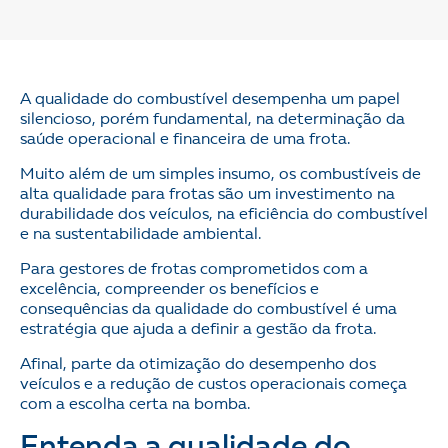
A qualidade do combustível desempenha um papel
silencioso, porém fundamental, na determinação da
saúde operacional e financeira de uma frota.
Muito além de um simples insumo, os combustíveis de
alta qualidade para frotas são um investimento na
durabilidade dos veículos, na eficiência do combustível
e na sustentabilidade ambiental.
Para gestores de frotas comprometidos com a
excelência, compreender os benefícios e
consequências da qualidade do combustível é uma
estratégia que ajuda a definir a gestão da frota.
Afinal, parte da otimização do desempenho dos
veículos e a redução de custos operacionais começa
com a escolha certa na bomba.
Entenda a qualidade do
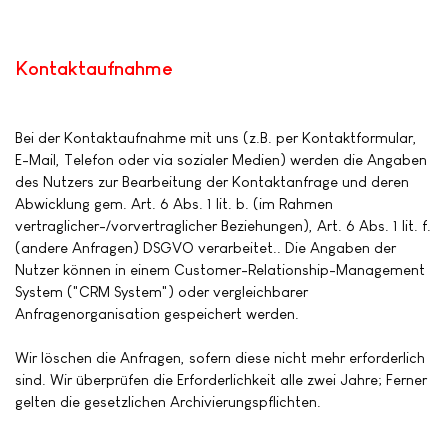
Kontaktaufnahme
Bei der Kontaktaufnahme mit uns (z.B. per Kontaktformular,
E-Mail, Telefon oder via sozialer Medien) werden die Angaben
des Nutzers zur Bearbeitung der Kontaktanfrage und deren
Abwicklung gem. Art. 6 Abs. 1 lit. b. (im Rahmen
vertraglicher-/vorvertraglicher Beziehungen), Art. 6 Abs. 1 lit. f.
(andere Anfragen) DSGVO verarbeitet.. Die Angaben der
Nutzer können in einem Customer-Relationship-Management
System ("CRM System") oder vergleichbarer
Anfragenorganisation gespeichert werden.
Wir löschen die Anfragen, sofern diese nicht mehr erforderlich
sind. Wir überprüfen die Erforderlichkeit alle zwei Jahre; Ferner
gelten die gesetzlichen Archivierungspflichten.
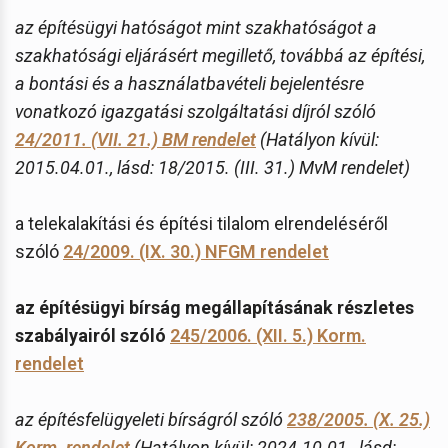
az építésügyi hatóságot mint szakhatóságot a
szakhatósági eljárásért megillető, továbbá az építési,
a bontási és a használatbavételi bejelentésre
vonatkozó igazgatási szolgáltatási díjról szóló
24/2011. (VII. 21.) BM rendelet
(Hatályon kívül:
2015.04.01., lásd: 18/2015. (III. 31.) MvM rendelet)
a telekalakítási és építési tilalom elrendeléséről
szóló
24/2009. (IX. 30.) NFGM rendelet
az építésügyi bírság megállapításának részletes
szabályairól szóló
245/2006. (XII. 5.) Korm.
rendelet
az építésfelügyeleti bírságról szóló
238/2005. (X. 25.)
Korm. rendelet
(Hatályon kívül: 2024.10.01., lásd:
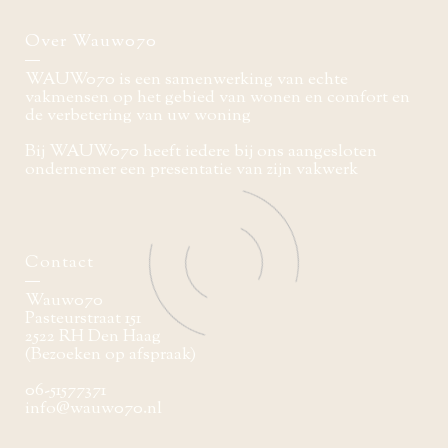
Over Wauw070
WAUW070 is een samenwerking van echte
vakmensen op het gebied van wonen en comfort en
de verbetering van uw woning
Bij WAUW070 heeft iedere bij ons aangesloten
ondernemer een presentatie van zijn vakwerk
Contact
Wauw070
Pasteurstraat 151
2522 RH Den Haag
(Bezoeken op afspraak)
06-51577371
info@wauw070.nl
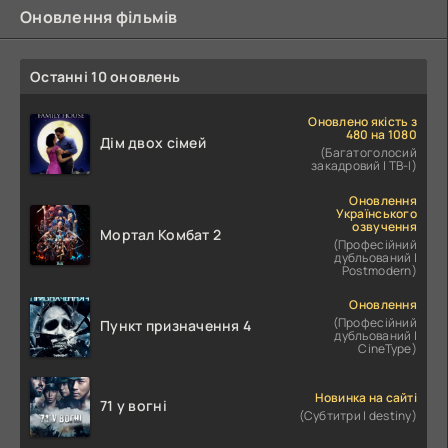
Оновлення фільмів
Останні 10 оновлень
Оновлено якість з
480 на 1080
Дім двох сімей
(Багатоголосий
закадровий | ТВ-І)
Оновлення
Українського
озвучення
Мортал Комбат 2
(Професійний
дубльований |
Postmodern)
Оновлення
(Професійний
Пункт призначення 4
дубльований |
CineType)
Новинка на сайті
71 у вогні
(Субтитри | destiny)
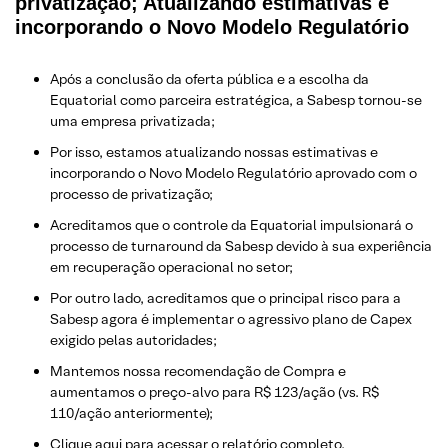
privatização; Atualizando estimativas e
incorporando o Novo Modelo Regulatório
Após a conclusão da oferta pública e a escolha da
Equatorial como parceira estratégica, a Sabesp tornou-se
uma empresa privatizada;
Por isso, estamos atualizando nossas estimativas e
incorporando o Novo Modelo Regulatório aprovado com o
processo de privatização;
Acreditamos que o controle da Equatorial impulsionará o
processo de turnaround da Sabesp devido à sua experiência
em recuperação operacional no setor;
Por outro lado, acreditamos que o principal risco para a
Sabesp agora é implementar o agressivo plano de Capex
exigido pelas autoridades;
Mantemos nossa recomendação de Compra e
aumentamos o preço-alvo para R$ 123/ação (vs. R$
110/ação anteriormente);
Clique aqui
para acessar o relatório completo.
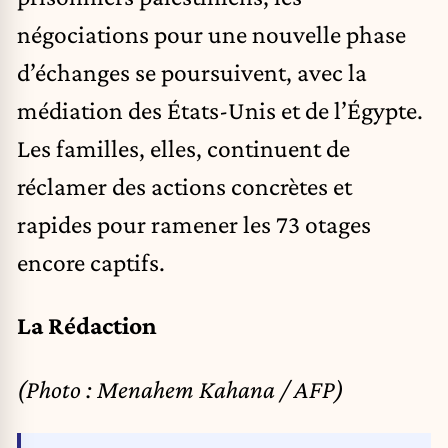
négociations pour une nouvelle phase
d’échanges se poursuivent, avec la
médiation des États-Unis et de l’Égypte.
Les familles, elles, continuent de
réclamer des actions concrètes et
rapides pour ramener les 73 otages
encore captifs.
La Rédaction
(Photo : Menahem Kahana / AFP)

--

**Exercise goal:** Copy each line of the records above without change, but do not include any picture.

**Solved problem:**
A qualidade do combustível desempenha um papel
silencioso, porém fundamental, na determinação da
saúde operacional e financeira de uma frota.
Muito além de um simples insumo, os combustíveis de
alta qualidade para frotas são um investimento na
durabilidade dos veículos, na eficiência do combustível
e na sustentabilidade ambiental.
Para gestores de frotas comprometidos com a
excelência, compreender os benefícios e
consequências da qualidade do combustível é uma
estratégia que ajuda a definir a gestão da frota.
Afinal, parte da otimização do desempenho dos
veículos e a redução de custos operacionais começa
com a escolha certa na bomba.
Entenda a qualidade do
Kontaktaufnahme
Bei der Kontaktaufnahme mit uns (z.B. per Kontaktformular,
E-Mail, Telefon oder via sozialer Medien) werden die Angaben
des Nutzers zur Bearbeitung der Kontaktanfrage und deren
Abwicklung gem. Art. 6 Abs. 1 lit. b. (im Rahmen
vertraglicher-/vorvertraglicher Beziehungen), Art. 6 Abs. 1 lit. f.
(andere Anfragen) DSGVO verarbeitet.. Die Angaben der
Nutzer können in einem Customer-Relationship-Management
System ("CRM System") oder vergleichbarer
Anfragenorganisation gespeichert werden.
Wir löschen die Anfragen, sofern diese nicht mehr erforderlich
sind. Wir überprüfen die Erforderlichkeit alle zwei Jahre; Ferner
gelten die gesetzlichen Archivierungspflichten.
az építésügyi hatóságot mint szakhatóságot a
szakhatósági eljárásért megillető, továbbá az építési,
a bontási és a használatbavételi bejelentésre
vonatkozó igazgatási szolgáltatási díjról szóló
24/2011. (VII. 21.) BM rendelet
(Hatályon kívül:
2015.04.01., lásd: 18/2015. (III. 31.) MvM rendelet)
a telekalakítási és építési tilalom elrendeléséről
szóló
24/2009. (IX. 30.) NFGM rendelet
az építésügyi bírság megállapításának részletes
szabályairól szóló
245/2006. (XII. 5.) Korm.
rendelet
az építésfelügyeleti bírságról szóló
238/2005. (X. 25.)
Korm. rendelet
(Hatályon kívül: 2024.10.01., lásd:
Over Wauw070
WAUW070 is een samenwerking van echte
vakmensen op het gebied van wonen en comfort en
de verbetering van uw woning
Bij WAUW070 heeft iedere bij ons aangesloten
ondernemer een presentatie van zijn vakwerk
Contact
Wauw070
Pasteurstraat 151
2522 RH Den Haag
(Bezoeken op afspraak)
06-51577371
info@wauw070.nl
Оновлення фільмів
Останні 10 оновлень
Оновлено якість з
480 на 1080
Дім двох сімей
(Багатоголосий
закадровий | ТВ-І)
Оновлення
Українського
озвучення
Мортал Комбат 2
(Професійний
дубльований |
Postmodern)
Оновлення
(Професійний
Пункт призначення 4
дубльований |
CineType)
Новинка на сайті
71 у вогні
(Субтитри | destiny)
privatização; Atualizando estimativas e
incorporando o Novo Modelo Regulatório
Após a conclusão da oferta pública e a escolha da
Equatorial como parceira estratégica, a Sabesp tornou-se
uma empresa privatizada;
Por isso, estamos atualizando nossas estimativas e
incorporando o Novo Modelo Regulatório aprovado com o
processo de privatização;
Acreditamos que o controle da Equatorial impulsionará o
processo de turnaround da Sabesp devido à sua experiência
em recuperação operacional no setor;
Por outro lado, acreditamos que o principal risco para a
Sabesp agora é implementar o agressivo plano de Capex
exigido pelas autoridades;
Mantemos nossa recomendação de Compra e
aumentamos o preço-alvo para R$ 123/ação (vs. R$
110/ação anteriormente);
Clique aqui
para acessar o relatório completo.
négociations pour une nouvelle phase
d’échanges se poursuivent, avec la
médiation des États-Unis et de l’Égypte.
Les familles, elles, continuent de
réclamer des actions concrètes et
rapides pour ramener les 73 otages
encore captifs.
La Rédaction
(Photo : Menahem Kahana / AFP)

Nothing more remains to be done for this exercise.